Harvard University GSD’s Wheelwright Prize is a $100,000 travel-based research grant available to early-career architects worldwide. With an open competition process, the Wheelwright Prize recognizes the importance of field research to professional development, and reinforces Harvard GSD’s dedication to fostering investigative approaches to contemporary design.
Applicants must have received a degree from a professionally accredited architecture program in the past 15 years (graduates prior to 1999 are ineligible). No affiliation to Harvard is required. Applicants will be asked to submit a portfolio of personal work and a research proposal supported by a travel itinerary. Registration deadline is February 15, and submission deadline is March 4 (please note it has been changed from the previously published deadline of February 28).
The jury will select a winner based on the quality of the applicant’s portfolio, scholarly accomplishments, originality or persuasiveness of the research proposal, evidence of ability to fulfill the proposed project, and the potential for the Wheelwright Prize to impact his or her future development.
The 2014 Wheelwright Prize jury is: Iñaki Ábalos, Sílvia Benedito, Pedro Gadanho, K. Michael Hays, Mohsen Mostafavi, Linda Pollak, Shohei Shigematsu, Jorge Silvetti.

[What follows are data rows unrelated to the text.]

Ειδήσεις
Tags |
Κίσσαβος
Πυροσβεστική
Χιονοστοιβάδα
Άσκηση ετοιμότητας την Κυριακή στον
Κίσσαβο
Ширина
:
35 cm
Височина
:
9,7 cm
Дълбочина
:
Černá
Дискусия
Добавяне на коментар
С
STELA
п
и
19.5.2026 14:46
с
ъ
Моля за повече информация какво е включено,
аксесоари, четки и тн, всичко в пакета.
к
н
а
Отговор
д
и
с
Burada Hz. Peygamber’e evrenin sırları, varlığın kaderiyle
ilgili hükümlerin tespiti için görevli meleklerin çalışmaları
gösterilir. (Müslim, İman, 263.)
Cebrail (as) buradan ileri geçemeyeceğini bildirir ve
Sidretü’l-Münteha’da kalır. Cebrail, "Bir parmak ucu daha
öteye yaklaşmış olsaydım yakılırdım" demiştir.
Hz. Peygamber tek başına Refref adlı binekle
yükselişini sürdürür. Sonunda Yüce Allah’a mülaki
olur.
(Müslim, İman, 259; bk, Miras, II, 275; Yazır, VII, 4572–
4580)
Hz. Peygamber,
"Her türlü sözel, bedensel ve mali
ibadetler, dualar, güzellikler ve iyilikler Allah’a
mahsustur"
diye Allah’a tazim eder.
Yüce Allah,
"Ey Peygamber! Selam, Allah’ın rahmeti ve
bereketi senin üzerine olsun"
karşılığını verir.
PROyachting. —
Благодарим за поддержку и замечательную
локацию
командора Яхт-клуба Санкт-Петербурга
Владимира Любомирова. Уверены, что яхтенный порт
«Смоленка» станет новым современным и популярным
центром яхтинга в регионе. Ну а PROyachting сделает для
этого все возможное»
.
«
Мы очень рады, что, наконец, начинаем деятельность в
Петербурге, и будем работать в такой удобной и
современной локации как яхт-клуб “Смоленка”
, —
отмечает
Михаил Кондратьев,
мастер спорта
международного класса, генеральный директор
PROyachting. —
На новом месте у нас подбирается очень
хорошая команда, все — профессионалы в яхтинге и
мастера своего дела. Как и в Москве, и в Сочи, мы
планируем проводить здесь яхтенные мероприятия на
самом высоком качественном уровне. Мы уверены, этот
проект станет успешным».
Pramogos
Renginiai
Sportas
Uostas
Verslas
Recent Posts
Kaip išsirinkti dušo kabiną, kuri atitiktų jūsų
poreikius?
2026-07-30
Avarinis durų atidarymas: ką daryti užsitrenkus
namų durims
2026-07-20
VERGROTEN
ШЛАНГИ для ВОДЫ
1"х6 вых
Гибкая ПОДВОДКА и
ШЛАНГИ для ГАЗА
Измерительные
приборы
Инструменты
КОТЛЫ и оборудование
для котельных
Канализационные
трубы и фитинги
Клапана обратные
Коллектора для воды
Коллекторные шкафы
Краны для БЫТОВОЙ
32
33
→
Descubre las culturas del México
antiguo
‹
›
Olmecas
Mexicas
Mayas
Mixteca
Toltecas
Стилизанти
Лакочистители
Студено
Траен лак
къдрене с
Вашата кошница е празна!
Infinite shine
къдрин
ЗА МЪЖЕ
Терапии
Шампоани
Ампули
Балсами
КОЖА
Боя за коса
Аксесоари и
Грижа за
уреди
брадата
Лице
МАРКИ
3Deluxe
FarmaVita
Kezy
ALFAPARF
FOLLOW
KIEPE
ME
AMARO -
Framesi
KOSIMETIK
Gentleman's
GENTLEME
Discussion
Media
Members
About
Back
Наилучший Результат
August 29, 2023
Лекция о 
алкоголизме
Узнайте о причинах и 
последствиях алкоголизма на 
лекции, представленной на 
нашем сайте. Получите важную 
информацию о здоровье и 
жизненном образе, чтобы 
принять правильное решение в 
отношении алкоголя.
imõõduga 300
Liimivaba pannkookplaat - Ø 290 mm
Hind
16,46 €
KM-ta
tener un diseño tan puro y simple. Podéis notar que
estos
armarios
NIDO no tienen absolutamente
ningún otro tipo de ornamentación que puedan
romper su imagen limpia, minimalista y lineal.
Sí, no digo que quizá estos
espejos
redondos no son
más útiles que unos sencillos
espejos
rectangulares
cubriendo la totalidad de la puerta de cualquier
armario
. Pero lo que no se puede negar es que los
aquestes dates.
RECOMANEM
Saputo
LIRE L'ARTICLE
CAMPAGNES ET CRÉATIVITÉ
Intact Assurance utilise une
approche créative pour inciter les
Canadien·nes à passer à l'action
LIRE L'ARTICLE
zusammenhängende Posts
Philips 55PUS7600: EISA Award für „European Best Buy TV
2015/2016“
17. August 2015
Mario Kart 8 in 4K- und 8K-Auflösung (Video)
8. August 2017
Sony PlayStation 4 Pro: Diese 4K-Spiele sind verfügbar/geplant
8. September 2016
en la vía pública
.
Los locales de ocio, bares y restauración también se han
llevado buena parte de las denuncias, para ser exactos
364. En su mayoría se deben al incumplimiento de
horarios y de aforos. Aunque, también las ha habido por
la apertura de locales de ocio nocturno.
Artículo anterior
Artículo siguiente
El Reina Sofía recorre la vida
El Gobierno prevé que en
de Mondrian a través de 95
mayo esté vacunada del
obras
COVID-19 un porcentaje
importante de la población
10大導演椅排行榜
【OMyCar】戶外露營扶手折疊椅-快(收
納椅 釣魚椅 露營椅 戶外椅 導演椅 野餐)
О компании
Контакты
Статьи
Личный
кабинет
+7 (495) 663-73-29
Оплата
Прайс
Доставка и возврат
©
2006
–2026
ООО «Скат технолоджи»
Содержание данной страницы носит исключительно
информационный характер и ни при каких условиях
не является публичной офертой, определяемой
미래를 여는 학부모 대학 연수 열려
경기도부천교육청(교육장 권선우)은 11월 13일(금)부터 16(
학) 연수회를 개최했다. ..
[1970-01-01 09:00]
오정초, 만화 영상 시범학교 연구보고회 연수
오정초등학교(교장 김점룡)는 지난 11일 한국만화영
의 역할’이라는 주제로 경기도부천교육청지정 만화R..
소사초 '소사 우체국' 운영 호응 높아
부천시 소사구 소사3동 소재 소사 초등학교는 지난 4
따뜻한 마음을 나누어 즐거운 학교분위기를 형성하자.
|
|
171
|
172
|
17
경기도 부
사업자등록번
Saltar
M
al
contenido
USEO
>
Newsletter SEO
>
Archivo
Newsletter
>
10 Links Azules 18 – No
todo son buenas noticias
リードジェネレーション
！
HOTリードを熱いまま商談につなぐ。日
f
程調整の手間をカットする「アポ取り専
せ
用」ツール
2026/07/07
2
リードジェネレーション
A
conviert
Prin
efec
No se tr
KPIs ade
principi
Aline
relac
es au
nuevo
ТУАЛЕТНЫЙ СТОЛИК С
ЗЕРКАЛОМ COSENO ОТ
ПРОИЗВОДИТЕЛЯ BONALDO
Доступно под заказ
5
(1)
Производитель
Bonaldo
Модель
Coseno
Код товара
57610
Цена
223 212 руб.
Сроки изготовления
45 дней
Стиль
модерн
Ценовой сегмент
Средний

Past recipients of the prize, which was previously known as the Arthur Wheelwright Traveling Fellowship, include Paul Rudolph, Eliot Noyes, William Wurster, Christopher Tunnard, I. M. Pei, Farès el-Dahdah, Adele Santos, and Linda Pollak. The 2013 Wheelwright Prize winner was Brooklyn-based architect Gia Wolff, with her proposal “Floating City: The Community-Based Architecture of Parade Floats,” a study of the elaborate temporary and mobile constructions realized annually for carnival festivals around the world.